‘Innovate or die’ has become something of a rallying cry among researchers looking to stave off commoditisation. But innovating is just part of the solution. Chris Dowsett identifies nine factors that impact on the perceived value of MR.
Innovation isn't the only answer
In April, GfK’s Allan Fromen wrote an article about how market research needs to “innovate or die”. In it, Fromen laments that certain parts of our toolkit feel “outdated in a mobile world”.
The industry is showing that it is sensitive to these concerns. New methods are beginning to reshape parts of what we do – partly out of fear that the traditional way of doing things, online surveys in particular, are becoming commoditised. Few industries can afford to remain stagnant and the market research business is no different.
BrainJuicer is often cited as a firm unafraid to try new things. Its research tools draw on learnings from psychology, neuroscience, sociology and behavioural economics to add value beyond the humble survey. Gartner (1) calls it “a successful new approach in market research”. I’d also name-check QualVu, whose qualitative video research capabilities bring business leaders directly into the research process where they can watch ‘data’ and get a real sense of the value of hearing what consumers think about a product.
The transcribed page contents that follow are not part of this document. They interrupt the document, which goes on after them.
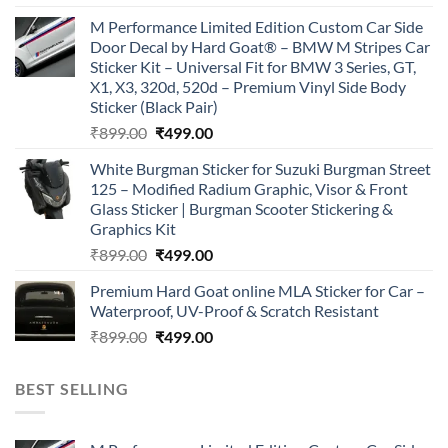
price
price
M Performance Limited Edition Custom Car Side
was:
is:
Door Decal by Hard Goat® – BMW M Stripes Car
₹899.00.
₹499.00.
Sticker Kit – Universal Fit for BMW 3 Series, GT,
X1, X3, 320d, 520d – Premium Vinyl Side Body
Sticker (Black Pair)
Original
Current
₹
899.00
₹
499.00
price
price
White Burgman Sticker for Suzuki Burgman Street
was:
is:
125 – Modified Radium Graphic, Visor & Front
₹899.00.
₹499.00.
Glass Sticker | Burgman Scooter Stickering &
Graphics Kit
Original
Current
₹
899.00
₹
499.00
price
price
Premium Hard Goat online MLA Sticker for Car –
was:
is:
Waterproof, UV-Proof & Scratch Resistant
₹899.00.
₹499.00.
Original
Current
₹
899.00
₹
499.00
price
price
was:
is:
BEST SELLING
₹899.00.
₹499.00.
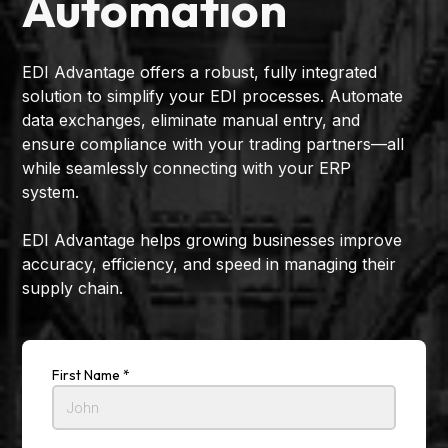
Automation
EDI Advantage offers a robust, fully integrated
solution to simplify your EDI processes. Automate
data exchanges, eliminate manual entry, and
ensure compliance with your trading partners—all
while seamlessly connecting with your ERP
system.
EDI Advantage helps growing businesses improve
accuracy, efficiency, and speed in managing their
supply chain.
First Name *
It is great to see that new methods are featuring more regularly in proposals, conferences and research articles. The research landscape is shifting in an effort to remain relevant and valuable to business. But while methodological innovation is beneficial, it shouldn’t be the only focus. Brennan, Camm and Tanas (2) wrote a paper in 2007 warning that ‘new’ isn’t always ‘improved’; that innovation shouldn’t be at the expense of data validity.
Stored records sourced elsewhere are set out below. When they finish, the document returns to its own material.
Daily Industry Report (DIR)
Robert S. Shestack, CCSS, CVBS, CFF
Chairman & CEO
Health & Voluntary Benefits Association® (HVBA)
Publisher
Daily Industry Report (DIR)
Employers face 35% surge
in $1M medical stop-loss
Data validity and innovation aside, there are a complex series of factors that impact on the perception of the value of market research and its use by businesses. I’ve identified nine in total: four that are external to the market research industry and not directly influenced by market research stakeholders but are important to understand; five that either originate within the industry or can be directly influenced by research stakeholders.
- A more open research market – the increasing availability of DIY research tools and research tools mixed with other technology like CRM systems
- Financial pressures – economic changes and a shifting focus on budget control
- Ability to execute – loss of sample through legislative and lifestyle changes, declining response rates and concerns over data reliability
- Organisational experience and demographics – the different experiences of people within organisations and organisational make-up have been shown to affect the perceived value of research data
- Execution errors – long surveys, varying research design quality, data methods that aren’t validated
- Demonstrating value – research buyers have difficulty proving ROI of market research
- Internal cannibalism – multiple methods and research agents all competing within market research
- Confusion about the role of MR – different terms, overlapping duties, confusion around different methods
- Big Data and information overload – too much information to be actionable, lack of synergy and loss of information leadership
From these, it should be obvious that methodological innovation isn’t the sole answer to MR’s woes. Newer methods, for example, won’t change the external pressures that research buyers need to consider before commissioning a project.
There’s also a need to consider the way in which data is delivered as much as there is a need to create new ways of generating data. Finally, newer methods are often focused on reaching new samples of consumers but these samples first need to be validated as reliable data sources – otherwise innovation will only lead to greater concerns about our ability to collect accurate information.
The next step in my research is to examine all these factors against feedback I get from business managers. Some factors will undoubtedly have a greater impact than others. My goal is to work out the magnitude of influence for each factor. In the meantime, I’d welcome the thoughts of readers.
Chris Dowsett is marketing intelligence and social platforms manager at Quantum. He’s studying a doctorate with USQ (Australia) that examines the value of research data to business leaders, how research is used in businesses and the value given to different types of data.
(1) Ganly, 2012, “Cool Vendors in Asia/Pacific, 2012”, Gartner Research, accessed 9th of July 2012
(2) Brennan, L., Camm, J., & Tanas, J. (2007). Validity in market research practice: ‘new’ is not always ‘improved’. Der Markt, 46(1-2), 3-12.